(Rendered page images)
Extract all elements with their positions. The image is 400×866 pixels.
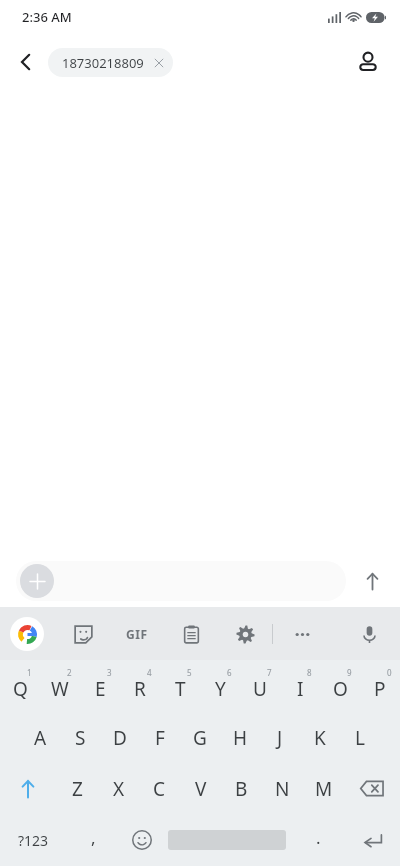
staticText: Y (215, 676, 226, 702)
staticText: F (155, 725, 165, 751)
staticText: W (51, 676, 69, 702)
button[interactable]: . (290, 814, 346, 866)
button[interactable]: J (260, 712, 300, 763)
staticText: Z (72, 776, 83, 802)
staticText: P (374, 676, 386, 702)
button[interactable]: Shift (0, 763, 56, 814)
button[interactable]: Stickers (66, 617, 100, 651)
button[interactable]: E (80, 660, 120, 712)
button[interactable] (164, 814, 290, 866)
button[interactable]: , (66, 814, 120, 866)
staticText: Q (13, 676, 28, 702)
button[interactable]: T (160, 660, 200, 712)
button[interactable]: Enter (346, 814, 400, 866)
staticText: N (275, 776, 290, 802)
staticText: G (193, 725, 207, 751)
staticText: A (34, 725, 47, 751)
button[interactable]: Emoji (120, 814, 164, 866)
staticText: C (153, 776, 166, 802)
staticText: ?123 (18, 831, 49, 850)
staticText: D (113, 725, 127, 751)
button[interactable]: Voice input (352, 617, 386, 651)
staticText: 2:36 AM (22, 8, 72, 26)
button[interactable]: A (20, 712, 60, 763)
button[interactable]: O (320, 660, 360, 712)
button[interactable]: P (360, 660, 400, 712)
button[interactable]: H (220, 712, 260, 763)
staticText: , (91, 826, 96, 849)
button[interactable]: GIF (120, 617, 154, 651)
button[interactable]: F (140, 712, 180, 763)
button[interactable]: K (300, 712, 340, 763)
button[interactable]: 18730218809 (48, 48, 173, 77)
button[interactable]: X (98, 763, 139, 814)
button[interactable]: Send (352, 561, 392, 601)
staticText: M (315, 776, 333, 802)
staticText: K (314, 725, 326, 751)
staticText: 4 (147, 667, 152, 678)
button[interactable]: More options (285, 617, 319, 651)
staticText: . (316, 826, 321, 849)
staticText: E (95, 676, 106, 702)
staticText: 6 (227, 667, 232, 678)
button[interactable]: R (120, 660, 160, 712)
staticText: V (195, 776, 207, 802)
staticText: 1 (27, 667, 32, 678)
button[interactable]: W (40, 660, 80, 712)
staticText: X (113, 776, 125, 802)
staticText: U (253, 676, 267, 702)
button[interactable]: Y (200, 660, 240, 712)
staticText: B (235, 776, 248, 802)
button[interactable]: ?123 (0, 814, 66, 866)
staticText: 0 (387, 667, 392, 678)
staticText: R (134, 676, 146, 702)
button[interactable]: Attach (16, 561, 346, 601)
button[interactable]: I (280, 660, 320, 712)
button[interactable]: L (340, 712, 380, 763)
staticText: L (355, 725, 365, 751)
staticText: 18730218809 (62, 54, 144, 72)
button[interactable]: Attach (20, 564, 54, 598)
button[interactable]: Backspace (344, 763, 400, 814)
staticText: J (277, 725, 283, 751)
staticText: 7 (267, 667, 272, 678)
button[interactable]: G (180, 712, 220, 763)
button[interactable]: Z (56, 763, 98, 814)
staticText: H (233, 725, 248, 751)
staticText: GIF (126, 626, 148, 642)
button[interactable]: Clipboard (174, 617, 208, 651)
button[interactable]: Q (0, 660, 40, 712)
button[interactable]: Back (6, 42, 46, 82)
button[interactable]: M (303, 763, 344, 814)
staticText: S (75, 725, 86, 751)
button[interactable]: D (100, 712, 140, 763)
button[interactable]: Settings (228, 617, 262, 651)
staticText: O (333, 676, 348, 702)
staticText: 2 (67, 667, 72, 678)
button[interactable]: C (139, 763, 180, 814)
staticText: 9 (347, 667, 352, 678)
staticText: 8 (307, 667, 312, 678)
button[interactable]: Contact details (348, 42, 388, 82)
staticText: I (297, 676, 304, 702)
button[interactable]: S (60, 712, 100, 763)
button[interactable]: N (262, 763, 303, 814)
staticText: T (175, 676, 186, 702)
staticText: 3 (107, 667, 112, 678)
button[interactable]: Google (10, 617, 44, 651)
button[interactable]: U (240, 660, 280, 712)
staticText: 5 (187, 667, 192, 678)
button[interactable]: V (180, 763, 221, 814)
button[interactable]: B (221, 763, 262, 814)
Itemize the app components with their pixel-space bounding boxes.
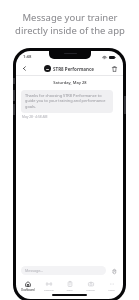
staticText: Saturday, May 28 (53, 80, 87, 85)
staticText: Message... (25, 268, 44, 273)
button[interactable]: Exercise (38, 278, 59, 293)
button[interactable]: Photos (80, 278, 101, 293)
staticText: More (108, 288, 115, 291)
button[interactable]: Back (20, 64, 29, 73)
staticText: May 28 · 4:58 AM (22, 115, 48, 119)
button[interactable]: Delete conversation (110, 64, 119, 73)
button[interactable]: Attach file (110, 267, 118, 275)
staticText: Message your trainer (22, 11, 118, 24)
staticText: directly inside of the app (15, 24, 125, 37)
staticText: Exercise (44, 288, 54, 291)
staticText: STR8 Performance (53, 66, 94, 72)
staticText: Thanks for choosing STR8 Performance to … (25, 93, 109, 110)
staticText: S8 (46, 67, 49, 70)
button[interactable]: Dashboard (17, 278, 38, 293)
button[interactable]: S8 (44, 65, 94, 72)
staticText: Track (66, 288, 73, 291)
button[interactable]: Message... (21, 266, 106, 275)
button[interactable]: More (101, 278, 122, 293)
staticText: Photos (86, 288, 95, 291)
button[interactable]: Track (59, 278, 80, 293)
staticText: 1:48 (23, 54, 32, 60)
staticText: Dashboard (21, 288, 35, 291)
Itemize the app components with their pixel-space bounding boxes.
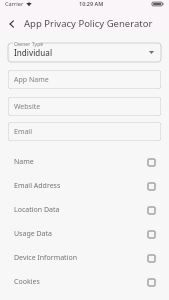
button[interactable]: Back	[4, 16, 20, 32]
button[interactable]: App Name	[8, 70, 161, 89]
staticText: App Privacy Policy Generator	[24, 17, 153, 30]
staticText: Usage Data	[14, 229, 52, 239]
button[interactable]: Cookies	[8, 270, 161, 294]
button[interactable]: Email Address	[8, 174, 161, 198]
staticText: Email	[14, 127, 32, 137]
button[interactable]: Usage Data	[8, 222, 161, 246]
staticText: Individual	[14, 47, 53, 58]
button[interactable]: Owner Type	[8, 40, 161, 62]
button[interactable]: Device Information	[8, 246, 161, 270]
staticText: Email Address	[14, 181, 61, 191]
button[interactable]: Website	[8, 97, 161, 116]
staticText: App Name	[14, 75, 49, 85]
button[interactable]: Name	[8, 150, 161, 174]
staticText: 10:29 AM	[79, 0, 104, 7]
button[interactable]: Email	[8, 122, 161, 141]
staticText: Device Information	[14, 253, 78, 263]
button[interactable]: Location Data	[8, 198, 161, 222]
staticText: Carrier	[5, 0, 24, 7]
staticText: Owner Type	[14, 40, 44, 47]
staticText: Name	[14, 157, 34, 167]
staticText: Location Data	[14, 205, 60, 215]
staticText: Website	[14, 102, 41, 112]
staticText: Cookies	[14, 277, 40, 287]
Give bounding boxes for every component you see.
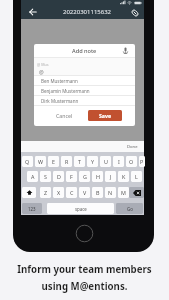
staticText: M [121, 189, 126, 196]
staticText: Dirk Mustermann [41, 98, 79, 104]
staticText: @ Mus [37, 62, 49, 67]
staticText: Ben Mustermann [41, 78, 78, 84]
staticText: T [78, 158, 81, 165]
staticText: H [96, 173, 100, 180]
staticText: Q [25, 158, 30, 165]
staticText: B [96, 189, 100, 196]
button[interactable]: T [74, 156, 85, 167]
staticText: Go [127, 206, 133, 212]
staticText: U [104, 158, 108, 165]
button[interactable]: Save [88, 110, 122, 121]
staticText: Z [44, 189, 48, 196]
staticText: J [110, 173, 112, 180]
button[interactable]: Ben Mustermann [34, 76, 135, 85]
staticText: Save [99, 112, 112, 119]
button[interactable]: Go [116, 203, 143, 214]
button[interactable]: A [27, 171, 38, 182]
staticText: Benjamin Mustermann [41, 88, 90, 94]
staticText: Add note [72, 47, 97, 55]
staticText: S [44, 173, 47, 180]
staticText: V [83, 189, 87, 196]
staticText: @ [39, 68, 44, 75]
button[interactable]: W [35, 156, 46, 167]
staticText: E [52, 158, 55, 165]
staticText: Y [91, 158, 95, 165]
button[interactable]: Voice input [121, 46, 130, 55]
button[interactable]: M [118, 187, 129, 198]
button[interactable]: X [53, 187, 64, 198]
button[interactable]: B [92, 187, 103, 198]
button[interactable]: D [53, 171, 64, 182]
staticText: K [122, 173, 126, 180]
staticText: P [140, 158, 144, 165]
button[interactable]: Back [27, 6, 39, 18]
button[interactable]: S [40, 171, 51, 182]
staticText: F [70, 173, 73, 180]
button[interactable]: Y [87, 156, 98, 167]
button[interactable]: H [92, 171, 103, 182]
button[interactable]: C [66, 187, 77, 198]
staticText: N [108, 189, 113, 196]
staticText: G [83, 173, 87, 180]
button[interactable]: N [105, 187, 116, 198]
button[interactable]: E [48, 156, 59, 167]
button[interactable]: Benjamin Mustermann [34, 86, 135, 95]
button[interactable]: R [61, 156, 72, 167]
button[interactable]: U [100, 156, 111, 167]
staticText: Cancel [56, 112, 73, 119]
staticText: D [57, 173, 61, 180]
button[interactable]: Dirk Mustermann [34, 96, 135, 105]
staticText: Inform your team members using M@entions… [0, 263, 169, 293]
button[interactable]: J [105, 171, 116, 182]
staticText: W [38, 158, 44, 165]
staticText: I [118, 158, 120, 165]
button[interactable]: K [118, 171, 129, 182]
button[interactable]: 123 [22, 203, 42, 214]
staticText: C [70, 189, 74, 196]
button[interactable]: Z [40, 187, 51, 198]
button[interactable]: P [139, 156, 145, 167]
staticText: O [129, 158, 134, 165]
staticText: A [31, 173, 35, 180]
button[interactable]: Done [127, 144, 138, 150]
button[interactable]: Backspace [129, 187, 144, 198]
staticText: 123 [28, 206, 36, 212]
button[interactable]: Attach [130, 8, 140, 18]
staticText: X [57, 189, 61, 196]
button[interactable]: Home [75, 224, 94, 243]
button[interactable]: F [66, 171, 77, 182]
staticText: 20220301115632 [63, 8, 112, 16]
button[interactable]: I [113, 156, 124, 167]
staticText: space [75, 206, 87, 212]
button[interactable]: G [79, 171, 90, 182]
staticText: L [135, 173, 138, 180]
button[interactable]: Shift [22, 187, 36, 198]
button[interactable]: L [131, 171, 142, 182]
button[interactable]: O [126, 156, 137, 167]
button[interactable]: V [79, 187, 90, 198]
button[interactable]: Cancel [48, 110, 81, 121]
staticText: R [65, 158, 69, 165]
button[interactable]: space [47, 203, 114, 214]
button[interactable]: Q [22, 156, 33, 167]
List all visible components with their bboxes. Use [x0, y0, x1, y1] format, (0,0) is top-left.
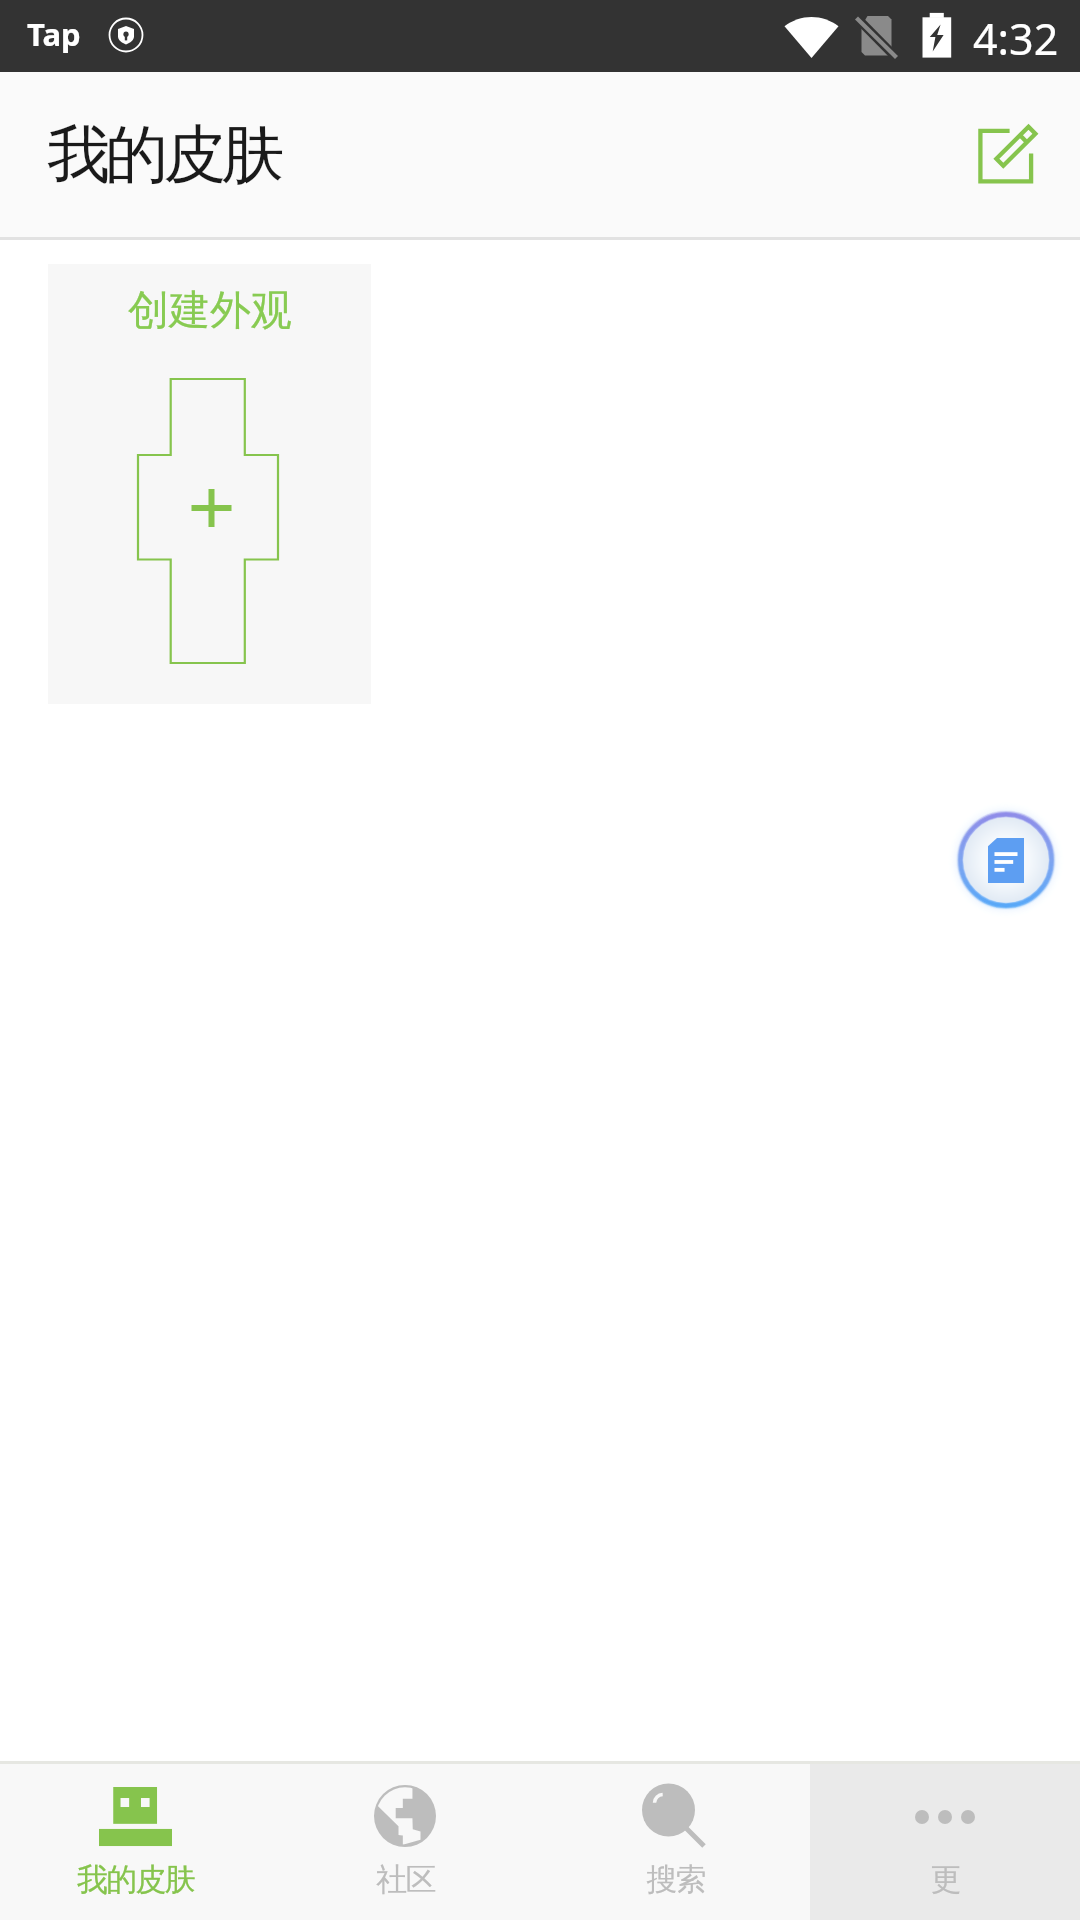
button[interactable]: 我的皮肤 [0, 1764, 270, 1920]
staticText: 创建外观 [128, 285, 292, 337]
staticText: 我的皮肤 [47, 115, 280, 194]
staticText: 我的皮肤 [77, 1860, 194, 1899]
button[interactable]: Notes [938, 792, 1074, 928]
staticText: 更 [930, 1860, 960, 1899]
staticText: 社区 [376, 1860, 435, 1899]
button[interactable]: 更 [810, 1764, 1080, 1920]
staticText: Tap [27, 13, 81, 55]
button[interactable]: 社区 [270, 1764, 540, 1920]
button[interactable]: 创建外观 [48, 264, 371, 704]
staticText: 搜索 [646, 1860, 705, 1899]
staticText: 4:32 [973, 9, 1059, 68]
button[interactable]: Edit [963, 109, 1053, 199]
button[interactable]: 搜索 [540, 1764, 810, 1920]
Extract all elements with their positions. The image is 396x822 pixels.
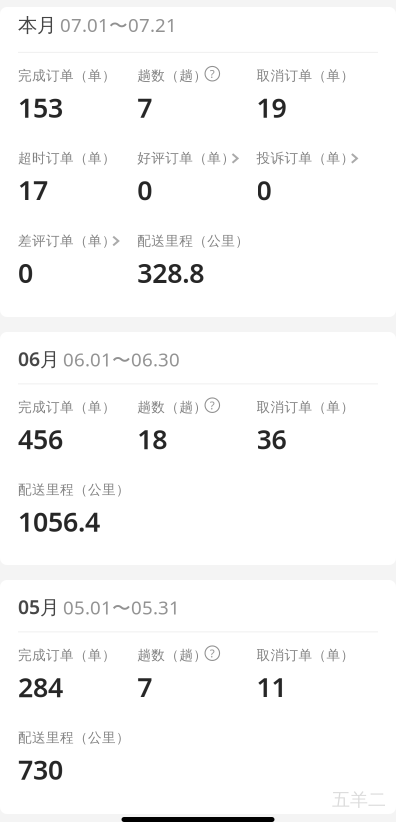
staticText: 完成订单（单） (18, 647, 116, 664)
staticText: 0 (18, 254, 33, 291)
button[interactable]: 配送里程（公里） (18, 729, 137, 787)
staticText: 配送里程（公里） (137, 232, 249, 249)
button[interactable]: 好评订单（单） (137, 150, 257, 208)
staticText: 17 (18, 172, 48, 208)
staticText: 投诉订单（单） (257, 150, 355, 167)
staticText: 05月 (18, 594, 59, 620)
staticText: ? (210, 66, 215, 81)
button[interactable]: 投诉订单（单） (257, 150, 376, 208)
staticText: 153 (18, 89, 63, 126)
staticText: 328.8 (137, 254, 204, 291)
staticText: 36 (257, 421, 287, 457)
staticText: 05.01〜05.31 (63, 594, 180, 620)
staticText: 11 (257, 669, 287, 705)
staticText: ? (210, 646, 215, 661)
staticText: 超时订单（单） (18, 150, 116, 167)
staticText: 五羊二 (332, 788, 386, 811)
staticText: 456 (18, 421, 63, 457)
staticText: ? (210, 398, 215, 413)
button[interactable]: 完成订单（单） (18, 399, 137, 457)
button[interactable]: 趟数（趟） (137, 67, 257, 125)
button[interactable]: 趟数（趟） (137, 647, 257, 705)
staticText: 7 (137, 89, 152, 126)
button[interactable]: 完成订单（单） (18, 647, 137, 705)
button[interactable]: 取消订单（单） (257, 647, 376, 705)
button[interactable]: 超时订单（单） (18, 150, 137, 208)
staticText: 趟数（趟） (137, 647, 207, 664)
staticText: 差评订单（单） (18, 232, 116, 249)
staticText: 7 (137, 669, 152, 705)
staticText: 1056.4 (18, 503, 100, 540)
staticText: 取消订单（单） (257, 67, 355, 84)
staticText: 18 (137, 421, 167, 457)
button[interactable]: 配送里程（公里） (137, 232, 257, 290)
staticText: 完成订单（单） (18, 399, 116, 416)
button[interactable]: 差评订单（单） (18, 232, 137, 290)
staticText: 取消订单（单） (257, 647, 355, 664)
staticText: 0 (137, 172, 152, 208)
button[interactable]: 趟数（趟） (137, 399, 257, 457)
staticText: 本月 (18, 13, 56, 38)
staticText: 07.01〜07.21 (60, 12, 177, 38)
staticText: 06月 (18, 346, 59, 372)
staticText: 取消订单（单） (257, 399, 355, 416)
staticText: 284 (18, 669, 63, 705)
staticText: 趟数（趟） (137, 67, 207, 84)
staticText: 趟数（趟） (137, 399, 207, 416)
button[interactable]: 取消订单（单） (257, 399, 376, 457)
staticText: 0 (257, 172, 272, 208)
staticText: 配送里程（公里） (18, 481, 130, 498)
staticText: 好评订单（单） (137, 150, 235, 167)
staticText: 730 (18, 751, 63, 788)
button[interactable]: 取消订单（单） (257, 67, 376, 125)
staticText: 完成订单（单） (18, 67, 116, 84)
staticText: 06.01〜06.30 (63, 346, 180, 372)
staticText: 配送里程（公里） (18, 729, 130, 746)
staticText: 19 (257, 89, 287, 126)
button[interactable]: 配送里程（公里） (18, 481, 137, 539)
button[interactable]: 完成订单（单） (18, 67, 137, 125)
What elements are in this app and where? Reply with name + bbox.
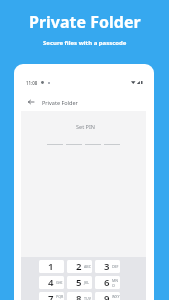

EXERCISE DIRECTIONS - When a line of the data holds the string "差评订单", pick it out and copy it.

RESULT OF THIS EXERCISE -
staticText: 差评订单（单） (18, 232, 116, 249)
button[interactable]: 差评订单（单） (18, 232, 137, 290)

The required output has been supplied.